Para otimizar a execução de fluxos, você pode configurar um cache em qualquer nó não terminal. Ao configurar um cache em um nó, o cache é preenchido com os dados que passam pelo nó na próxima vez que você executa o fluxo de dados. A partir de então, os dados são lidos do cache (que é armazenado temporariamente) em vez da origem de dados.

O armazenamento em cache é mais útil após uma operação demorada, como uma ordenação, mesclagem ou agregação. Por exemplo, suponha que você tenha um nó Data Asset que importa dados de vendas de um banco de dados e um nó Aggregate que resume as vendas por local.
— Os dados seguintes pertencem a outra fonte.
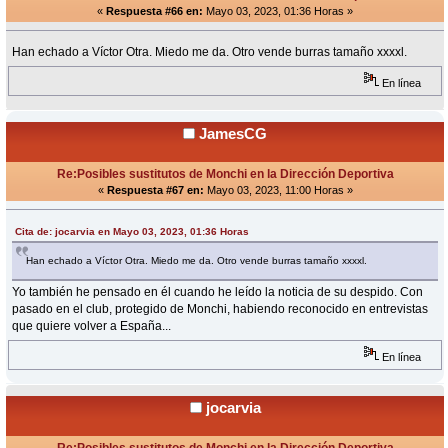
«
Respuesta #66 en:
Mayo 03, 2023, 01:36 Horas »
Han echado a Víctor Otra. Miedo me da. Otro vende burras tamaño xxxxl.
En línea
JamesCG
Re:Posibles sustitutos de Monchi en la Dirección Deportiva
«
Respuesta #67 en:
Mayo 03, 2023, 11:00 Horas »
Cita de: jocarvia en Mayo 03, 2023, 01:36 Horas
Han echado a Víctor Otra. Miedo me da. Otro vende burras tamaño xxxxl.
Yo también he pensado en él cuando he leído la noticia de su despido. Con
pasado en el club, protegido de Monchi, habiendo reconocido en entrevistas
que quiere volver a España...
En línea
jocarvia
Você pode configurar um cache no nó Aggregate em vez de no nó Data Asset porque deseja que o cache armazene os dados agregados em vez de todo o conjunto de dados.
Observação: embora o armazenamento em cache nos nós de importação, como um nó de Data Asset, armazene uma cópia dos dados originais à medida que eles são lidos em SPSS Modeler o armazenamento em cache dos dados melhora o desempenho na maioria das circunstâncias.

Nós com caching ativado são exibidos com um ícone de barra invernada especial. Quando os dados são armazenados em cache no nó, o ícone muda para uma marca de seleção.

Figura 1. Nó com cache vazio versus nó com cache cheio
Mostra um nó com um cache vazio e um nó com um cache completo

Se você alterar o fluxo depois que os dados forem armazenados em cache, o fluxo não será executado novamente de forma automática para atualizar o cache. Por exemplo, depois de armazenar dados em cache no nó Aggregate, você altera um parâmetro de fluxo que afeta os dados em vários nós. Se você executar o fluxo, os dados em cache do nó Aggregate ainda serão usados. Para ver as alterações relacionadas ao parâmetro de fluxo, desative o armazenamento em cache ou libere os caches.

Para ativar um cache

Passe o mouse sobre o nó no seu fluxo e clique no menu de estouro e selecione Cache > Habilitar.

Você pode desativar o armazenamento em cache a qualquer momento, desabilitando-o.

Nós de armazenamento em cache em um banco de dados

Para fluxos executados em um banco de dados, é possível armazenar dados em cache no meio do fluxo para uma tabela temporária no banco de dados em vez do sistema de arquivos. Quando combinado com a otimização de SQL, esse armazenamento em cache pode resultar em ganhos significativos de desempenho. Por exemplo, a saída de um fluxo que mescla várias tabelas para criar uma exibição de mineração de dados pode ser armazenada em cache e reutilizada conforme necessário. Ao gerar SQL automaticamente para todos os nós de recebimento de dados, o desempenho pode ser melhorado.

Para aproveitar a vantagem do armazenamento em cache do banco de dados, a otimização de SQL e o armazenamento em cache do banco de dados devem estar ativados.

Com o armazenamento em cache ativado em um banco de dados, é possível armazenar dados em cache em qualquer nó não terminal. O cache é criado automaticamente diretamente no banco de dados na próxima vez que o fluxo for executado. Se o cache do banco de dados ou a otimização do SQL não estiver ativado, o cache será gravado no sistema de arquivos.

Observação: os seguintes bancos de dados aceitam tabelas temporárias para armazenamento em cache: Db2, Oracle, SQL Server e Teradata. Outros bancos de dados, como o Netezza, usam uma tabela normal para o cache do banco de dados.

Para liberar um cache

Um ícone de barra inverte por nó indica que seu cache está vazio. Quando o cache está cheio, o ícone se torna uma marca de seleção. Se quiser substituir o conteúdo do cache, você deve primeiro liberar o cache e, em seguida, executar novamente o fluxo de dados para reabastecê-lo.

Passe o mouse sobre o nó em seu fluxo, clique no menu de estouro e selecione Cache > Flush.